_Exercise prompt_
What you write should match, word for word, the lines from the one containing "Du lịch nước ngoài" through the end of the data, with no pictures.

_Data shown_
========

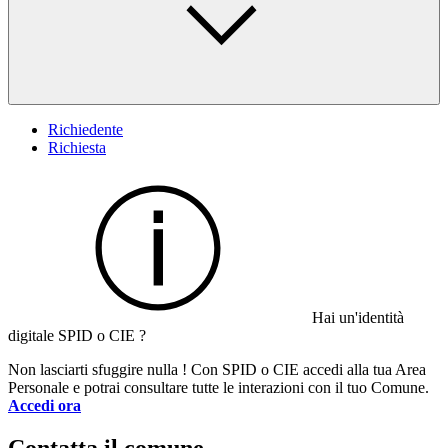
Richiedente
Richiesta
Hai un'identità
digitale SPID o CIE ?
Non lasciarti sfuggire nulla ! Con SPID o CIE accedi alla tua Area
Personale e potrai consultare tutte le interazioni con il tuo Comune.
Accedi ora
Contatta il comune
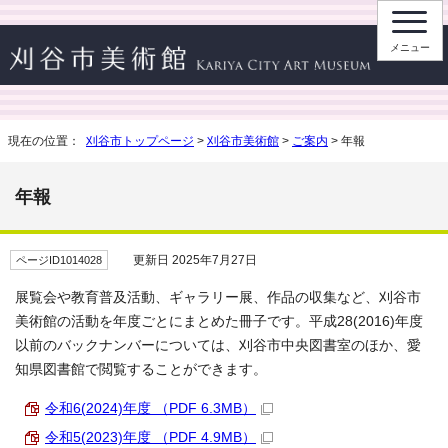
メニュー
現在の位置：
刈谷市トップページ
>
刈谷市美術館
>
ご案内
> 年報
年報
更新日 2025年7月27日
ページID1014028
展覧会や教育普及活動、ギャラリー展、作品の収集など、刈谷市
美術館の活動を年度ごとにまとめた冊子です。平成28(2016)年度
以前のバックナンバーについては、刈谷市中央図書室のほか、愛
知県図書館で閲覧することができます。
令和6(2024)年度 （PDF 6.3MB）
令和5(2023)年度 （PDF 4.9MB）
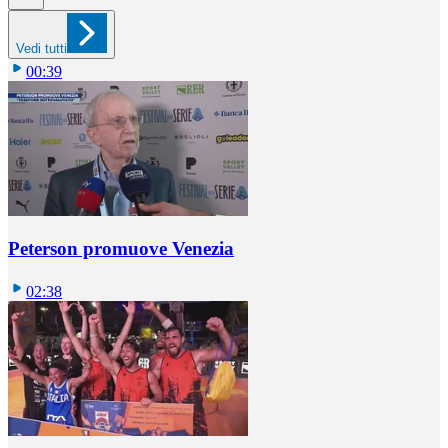
Vedi tutti
00:39
Peterson promuove Venezia
02:38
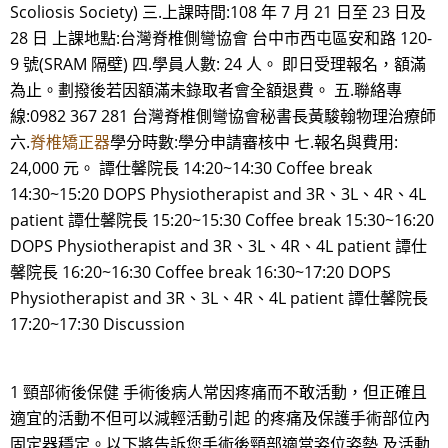
Scoliosis Society) 三.上課時間:108 年 7 月 21 日至 23 日及
28 日 上課地點:台灣脊椎側彎協會 台中市西屯區安和路 120-
9 號(SRAM 隔壁) 四.學員人數: 24 人。 即日受理報名，額滿
為止。劃撥後若因額滿未錄取者會全額退費。 五.聯絡專
線:0982 367 281 台灣脊椎側彎協會秘書長黃駿翰物理治療師
六.
脊椎矯正器
學分時數:學分申請審核中 七.報名與費用:
24,000 元。 譚仕馨院長 14:20~14:30 Coffee break
14:30~15:20 DOPS Physiotherapist and 3R、3L、4R、4L
patient 譚仕馨院長 15:20~15:30 Coffee break 15:30~16:20
DOPS Physiotherapist and 3R、3L、4R、4L patient 譚仕
馨院長 16:20~16:30 Coffee break 16:30~17:20 DOPS
Physiotherapist and 3R、3L、4R、4L patient 譚仕馨院長
17:20~17:30 Discussion
1 頸部術後保健 手術後病人常因疼痛而不敢活動，但正確且
適宜的活動不但可以減輕活動引起 的疼痛及保護手術部位內
固定器穩定。以下將告訴您手術後頸部適當姿位姿勢 及活動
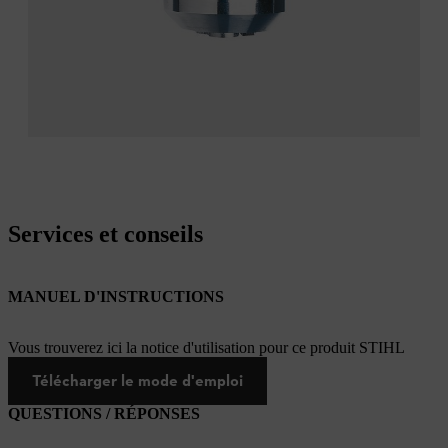
Services et conseils
MANUEL D'INSTRUCTIONS
Vous trouverez ici la notice d'utilisation pour ce produit STIHL
Télécharger le mode d'emploi
QUESTIONS / RÉPONSES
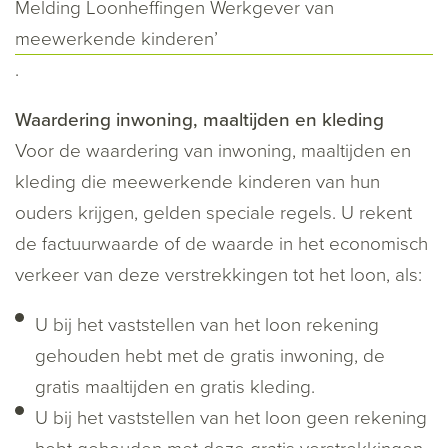
Melding Loonheffingen Werkgever van
meewerkende kinderen’
.
Waardering inwoning, maaltijden en kleding
Voor de waardering van inwoning, maaltijden en
kleding die meewerkende kinderen van hun
ouders krijgen, gelden speciale regels. U rekent
de factuurwaarde of de waarde in het economisch
verkeer van deze verstrekkingen tot het loon, als:
U bij het vaststellen van het loon rekening
gehouden hebt met de gratis inwoning, de
gratis maaltijden en gratis kleding.
U bij het vaststellen van het loon geen rekening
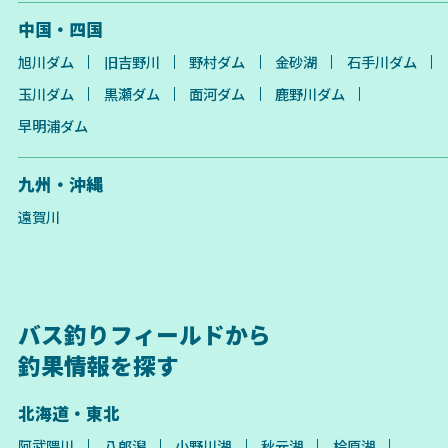
中国・四国
旭川ダム
旧吉野川
野村ダム
金砂湖
石手川ダム
玉川ダム
黒瀬ダム
面河ダム
鹿野川ダム
早明浦ダム
九州・沖縄
遠賀川
バス釣りフィールドから
釣果情報を探す
北海道・東北
阿武隈川
八郎潟
小野川湖
秋元湖
桧原湖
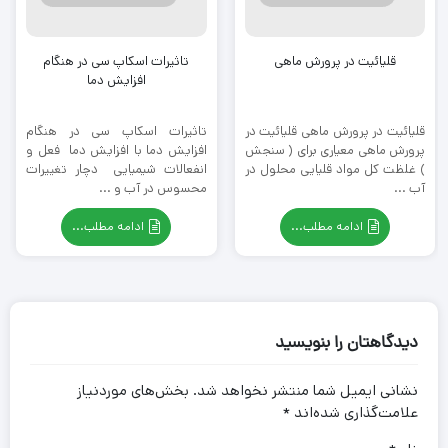
قلیائیت در پرورش ماهی
تاثیرات اسکاپ سی در هنگام
افزایش دما
قلیائیت در پرورش ماهی قلیائیت در
تاثیرات اسکاپ سی در هنگام
پرورش ماهی معیاری برای ( سنجش
افزایش دما با افزایش دما فعل و
) غلظت کل مواد قلیایی محلول در
انفعالات شیمیایی دچار تغییرات
آب ...
محسوس در آب و ...
ادامه مطلب...
ادامه مطلب...
دیدگاهتان را بنویسید
نشانی ایمیل شما منتشر نخواهد شد.
بخش‌های موردنیاز
علامت‌گذاری شده‌اند
*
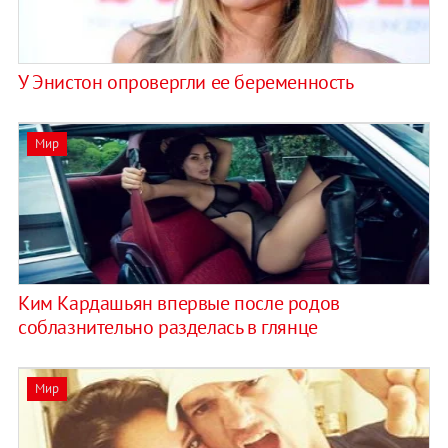
У Энистон опровергли ее беременность
Мир
Ким Кардашьян впервые после родов
соблазнительно разделась в глянце
Мир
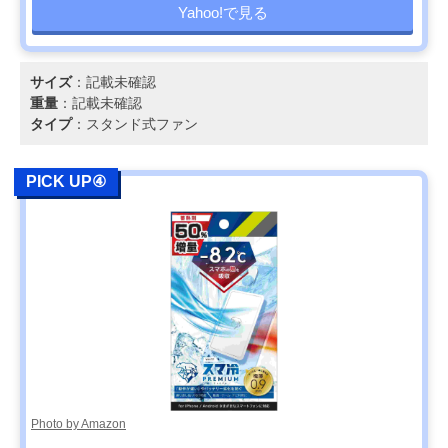
Yahoo!で見る
サイズ
：記載未確認
重量
：記載未確認
タイプ
：スタンド式ファン
PICK UP④
Photo by Amazon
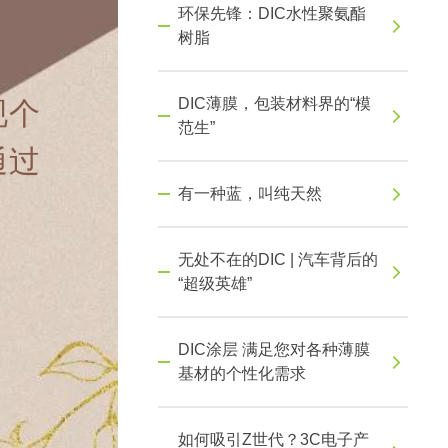
环保先锋：DIC水性聚氨酯
树脂
DIC薄膜，包装材料界的“模
现个
范生”
通过
有一种蓝，叫纯天然
无处不在的DIC | 汽车背后的
“超级英雄”
DIC涂层 满足您对各种薄膜
基材的个性化需求
如何吸引Z世代？3C电子产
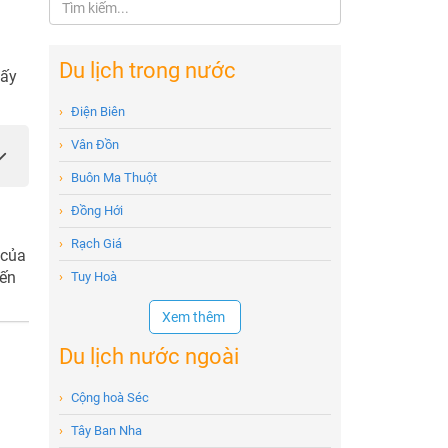
Du lịch trong nước
lấy
›
Điện Biên
›
Vân Đồn
›
Buôn Ma Thuột
›
Đồng Hới
›
Rạch Giá
 của
yến
›
Tuy Hoà
Xem thêm
Du lịch nước ngoài
›
Cộng hoà Séc
›
Tây Ban Nha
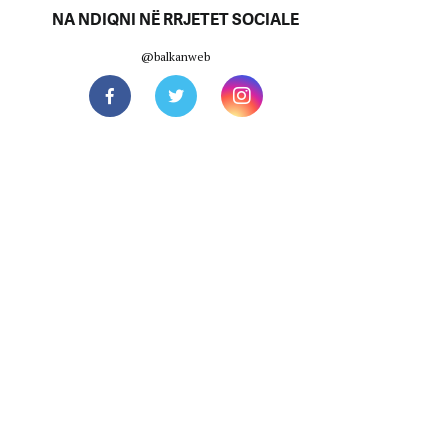
NA NDIQNI NË RRJETET SOCIALE
@balkanweb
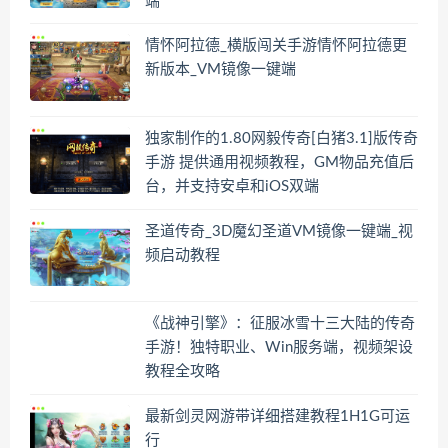
端
情怀阿拉德_横版闯关手游情怀阿拉德更
新版本_VM镜像一键端
独家制作的1.80网毅传奇[白猪3.1]版传奇
手游 提供通用视频教程，GM物品充值后
台，并支持安卓和iOS双端
圣道传奇_3D魔幻圣道VM镜像一键端_视
频启动教程
《战神引擎》：征服冰雪十三大陆的传奇
手游！独特职业、Win服务端，视频架设
教程全攻略
最新剑灵网游带详细搭建教程1H1G可运
行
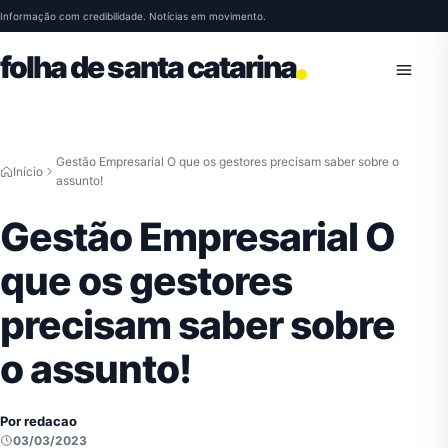
Pular para o conteúdo
Informação com credibilidade. Notícias em movimento.
folha de santa catarina
Abrir 
Gestão Empresarial O que os gestores precisam saber sobre o
Início
assunto!
Gestão Empresarial O
que os gestores
precisam saber sobre
o assunto!
Por redacao
03/03/2023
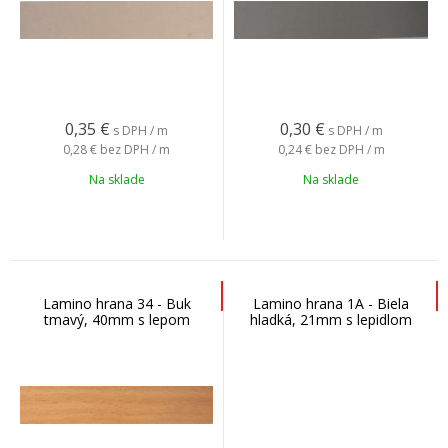
0,35
€
0,30
€
s DPH / m
s DPH / m
0,28 €
bez DPH / m
0,24 €
bez DPH / m
Na sklade
Na sklade
Lamino hrana 34 - Buk
Lamino hrana 1A - Biela
tmavý, 40mm s lepom
hladká, 21mm s lepidlom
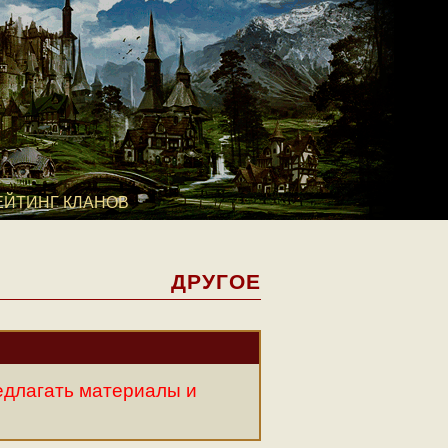
ЕЙТИНГ КЛАНОВ
ДРУГОЕ
едлагать материалы и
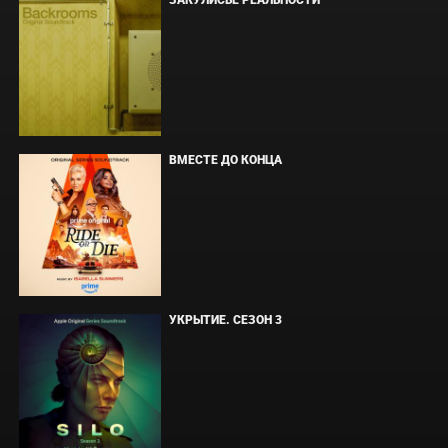
ЗАКУЛИСЬЕ РЕАЛЬНОСТИ
ВМЕСТЕ ДО КОНЦА
УКРЫТИЕ. СЕЗОН 3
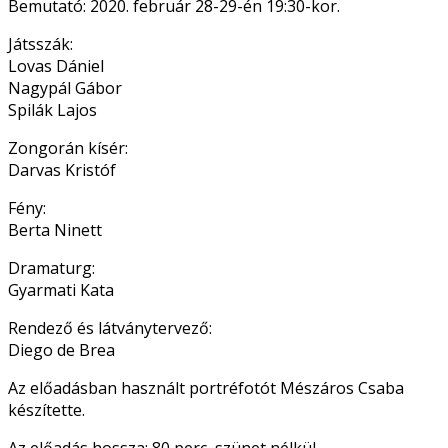
Bemutató: 2020. február 28-29-én 19:30-kor.
Játsszák:
Lovas Dániel
Nagypál Gábor
Spilák Lajos
Zongorán kísér:
Darvas Kristóf
Fény:
Berta Ninett
Dramaturg:
Gyarmati Kata
Rendező és látványtervező:
Diego de Brea
Az előadásban használt portréfotót Mészáros Csaba
készítette.
Az előadás hossza: 80 perc, szünet nélkül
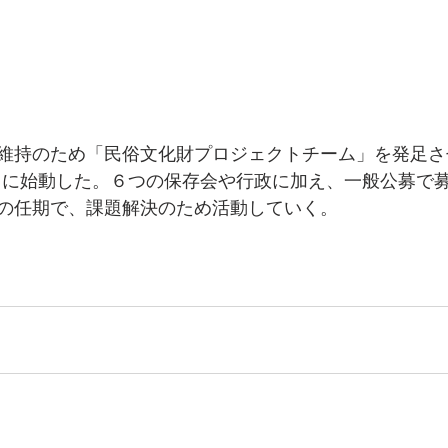
維持のため「民俗文化財プロジェクトチーム」を発足さ
25日に始動した。６つの保存会や行政に加え、一般公募で
の任期で、課題解決のため活動していく。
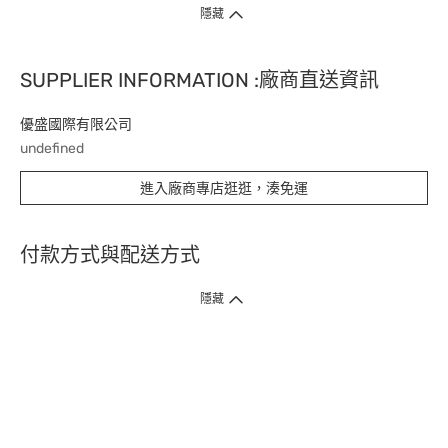
隱藏
SUPPLIER INFORMATION :廠商直送資訊
優盛國際有限公司
undefined
進入廠商專店逛逛，湊免運
付款方式與配送方式
隱藏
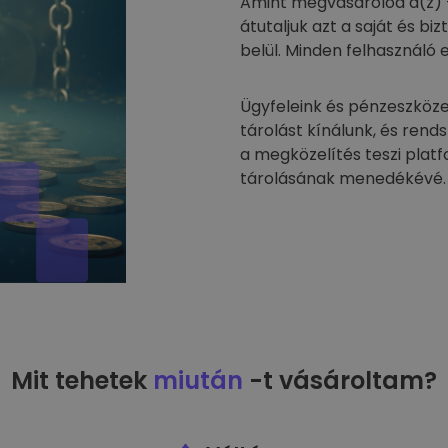
Amint megvásárolod a(z) 
átutaljuk azt a saját és 
belül. Minden felhasználó 
Ügyfeleink és pénzeszköze
tárolást kínálunk, és rend
a megközelítés teszi plat
tárolásának menedékévé.
Mit tehetek
miután
-t vásároltam?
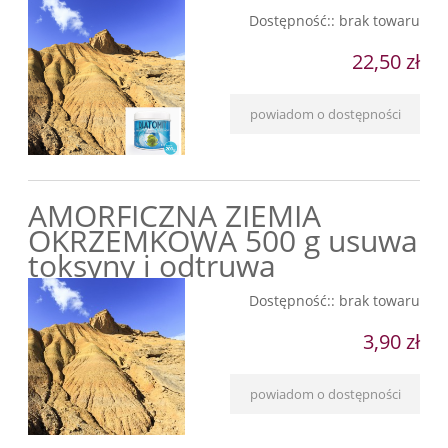
Dostępność::
brak towaru
22,50 zł
powiadom o dostępności
AMORFICZNA ZIEMIA
OKRZEMKOWA 500 g usuwa
toksyny i odtruwa
Dostępność::
brak towaru
3,90 zł
powiadom o dostępności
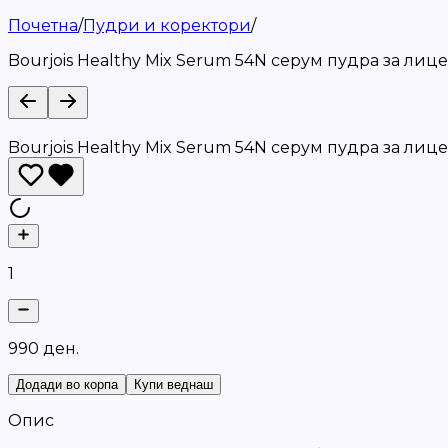
Почетна
/
Пудри и коректори
/
Bourjois Healthy Mix Serum 54N серум пудра за лице
Bourjois Healthy Mix Serum 54N серум пудра за лице
1
9
9
0
д
е
н
.
Додади во корпа
Купи веднаш
Опис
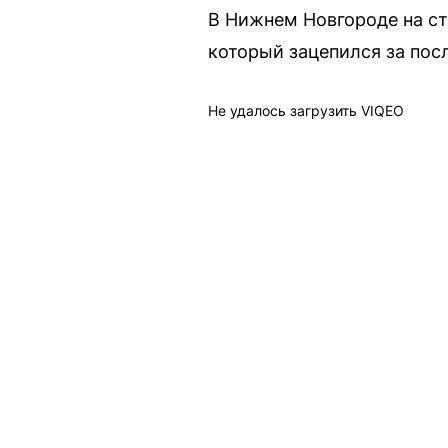
В Нижнем Новгороде на ст
который зацепился за посл
Не удалось загрузить VIQEO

========

_Response to the task_
Du lịch nước ngoài
›
Cộng hoà Séc
›
Tây Ban Nha
NA NDIQNI NË RRJETET SOCIALE
@balkanweb
端
情怀阿拉德_横版闯关手游情怀阿拉德更
新版本_VM镜像一键端
独家制作的1.80网毅传奇[白猪3.1]版传奇
手游 提供通用视频教程，GM物品充值后
台，并支持安卓和iOS双端
圣道传奇_3D魔幻圣道VM镜像一键端_视
频启动教程
《战神引擎》：征服冰雪十三大陆的传奇
手游！独特职业、Win服务端，视频架设
教程全攻略
最新剑灵网游带详细搭建教程1H1G可运
行
Pular para o conteúdo
Informação com credibilidade. Notícias em movimento.
folha de santa catarina
Abrir 
Gestão Empresarial O que os gestores precisam saber sobre o
Início
assunto!
Gestão Empresarial O
que os gestores
precisam saber sobre
o assunto!
Por redacao
03/03/2023
0,35
€
0,30
€
s DPH / m
s DPH / m
0,28 €
bez DPH / m
0,24 €
bez DPH / m
Na sklade
Na sklade
Lamino hrana 34 - Buk
Lamino hrana 1A - Biela
tmavý, 40mm s lepom
hladká, 21mm s lepidlom
ЕЙТИНГ КЛАНОВ
ДРУГОЕ
едлагать материалы и
ЗАКУЛИСЬЕ РЕАЛЬНОСТИ
ВМЕСТЕ ДО КОНЦА
УКРЫТИЕ. СЕЗОН 3
Bemutató: 2020. február 28-29-én 19:30-kor.
Játsszák:
Lovas Dániel
Nagypál Gábor
Spilák Lajos
Zongorán kísér:
Darvas Kristóf
Fény:
Berta Ninett
Dramaturg:
Gyarmati Kata
Rendező és látványtervező:
Diego de Brea
Az előadásban használt portréfotót Mészáros Csaba
készítette.
Az előadás hossza: 80 perc, szünet nélkül
維持のため「民俗文化財プロジェクトチーム」を発足さ
25日に始動した。６つの保存会や行政に加え、一般公募で
の任期で、課題解決のため活動していく。
隱藏
SUPPLIER INFORMATION :廠商直送資訊
優盛國際有限公司
undefined
進入廠商專店逛逛，湊免運
付款方式與配送方式
隱藏
Amint megvásárolod a(z) 
átutaljuk azt a saját és 
belül. Minden felhasználó 
Ügyfeleink és pénzeszköze
tárolást kínálunk, és rend
a megközelítés teszi plat
tárolásának menedékévé.
Mit tehetek
miután
-t vásároltam?
Dostępność::
brak towaru
22,50 zł
powiadom o dostępności
AMORFICZNA ZIEMIA
OKRZEMKOWA 500 g usuwa
toksyny i odtruwa
Dostępność::
brak towaru
3,90 zł
powiadom o dostępności
Почетна
/
Пудри и коректори
/
Bourjois Healthy Mix Serum 54N серум пудра за лице
Bourjois Healthy Mix Serum 54N серум пудра за лице
1
9
9
0
д
е
н
.
Додади во корпа
Купи веднаш
Опис
В Нижнем Новгороде на ст
который зацепился за посл
Не удалось загрузить VIQEO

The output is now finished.